Николай Рубцов, как известно, был снисходителен к слабым частушкам, которые сочиняли глуповатые стихотворцы. Он считал, что частушка сильна проявлением творческой мысли, которую мог взлелеять и вынести в мир лишь народ, самый талантливый мастер, умеющий из огромного множества мимо души пролетающих слов выбрать только одно, но такое, какое запомнишь на всю свою жизнь.

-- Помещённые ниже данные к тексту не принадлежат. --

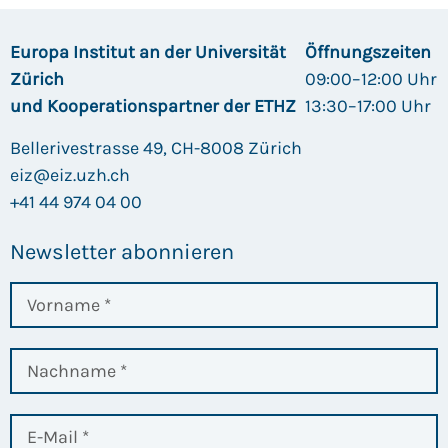
Europa Institut an der Universität
Öffnungszeiten
Zürich
09:00–12:00 Uhr
und Kooperationspartner der ETHZ
13:30–17:00 Uhr
Bellerivestrasse 49, CH-8008 Zürich
eiz@eiz.uzh.ch
+41 44 974 04 00
Newsletter abonnieren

Ах, как много было в тот вечер горячих частушек, от которых сам рот открывался от уха до уха. Я пробовал что-то из них запомнить. И ведь запомнил, но с помощью Николая. Когда пошли спать, я пристал к нему, как репей, чтобы Рубцов вспомнил самые дерзкие из частушек. Благодаря чему и восстановил полюбившиеся припевки, не пропустив в них ни единого слова. Память у Рубцова была исключительной. В голове его было место не только стихам, но и всему азартному и живому, что несет в своей памяти русский народ.
Из того гулянья я мог бы взять с собой десяток-другой частушек. Но я их запомнил плохо. Зато Рубцов, помнил всё, что в тот вечер пелось и даже не пелось. Живя в Николе, поэт видел жизнь никольчан во всех её проявлениях. Частушки запоминал он, как бы походя, машинально, не собираясь ими забивать свою голову, которая была у него исключительно, для стихов.

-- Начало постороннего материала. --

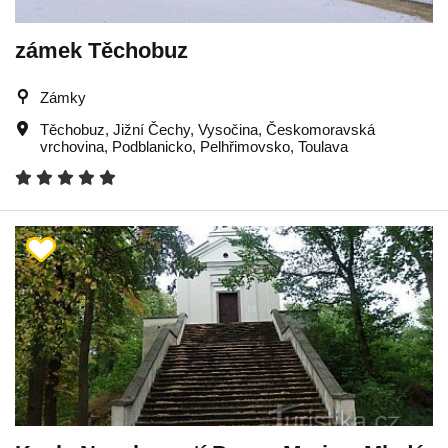
zámek Těchobuz
Zámky
Těchobuz
,
Jižní Čechy
,
Vysočina
,
Českomoravská
vrchovina
,
Podblanicko
,
Pelhřimovsko
,
Toulava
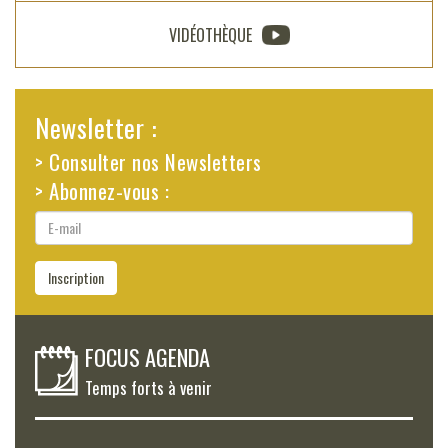
VIDÉOTHÈQUE
Newsletter :
> Consulter nos Newsletters
> Abonnez-vous :
E-
mail
Inscription
FOCUS AGENDA
Temps forts à venir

Три-четыре частушки я все же перенесу в сегодняшний день. Благо они напоминают мне тот далекий праздник святого Ильи, в который играла гармошка Коли Рубцова, звучал и голос хранителей старины, и время от времени прорывалась та тайна живых русских слов, которая до сих пор меня будоражит.
Шила милому кисет –
Вышла рукавица.
Меня милый похвалил:
- Какая мастерица!..
Мой-ёт миленькой пёс
Затащил меня в овёс.
Девки спрашивают все:
Чего делали в овсе?
До чего кусты густые.
До чего зелёные,
До чего девчата злые,
Когда изменённые.
У моей у бестолковой
На носу висит целковый.
Ах ты, дура лешева,
Куда рубль повешала?
Отдала бы, дура, мне,
Я бы пропил на вине...
Позднее, когда я работал в Доме народного творчества, собирая фольклор, то составил и выпустил книжку «Вологодские частушки». В сборник вошло более 150 откровений, записанных мною в окрестностях Сухоны, Юга, Шексны, Кубены и Мологи во время гуляний, бесед, праздников и вечёрок, имевших место во многих райцентрах, посёлках, селах и деревнях Вологодской земли. Время записи 1963 – 1983 годы.
Частушка времён Николая Рубцова – это, как знамя, которое пронесли по улицам русской деревни. Далекое знамя. Однако для многих из нас оно близко- близко. Рядом с нашим плечом. Как душевное узнавание.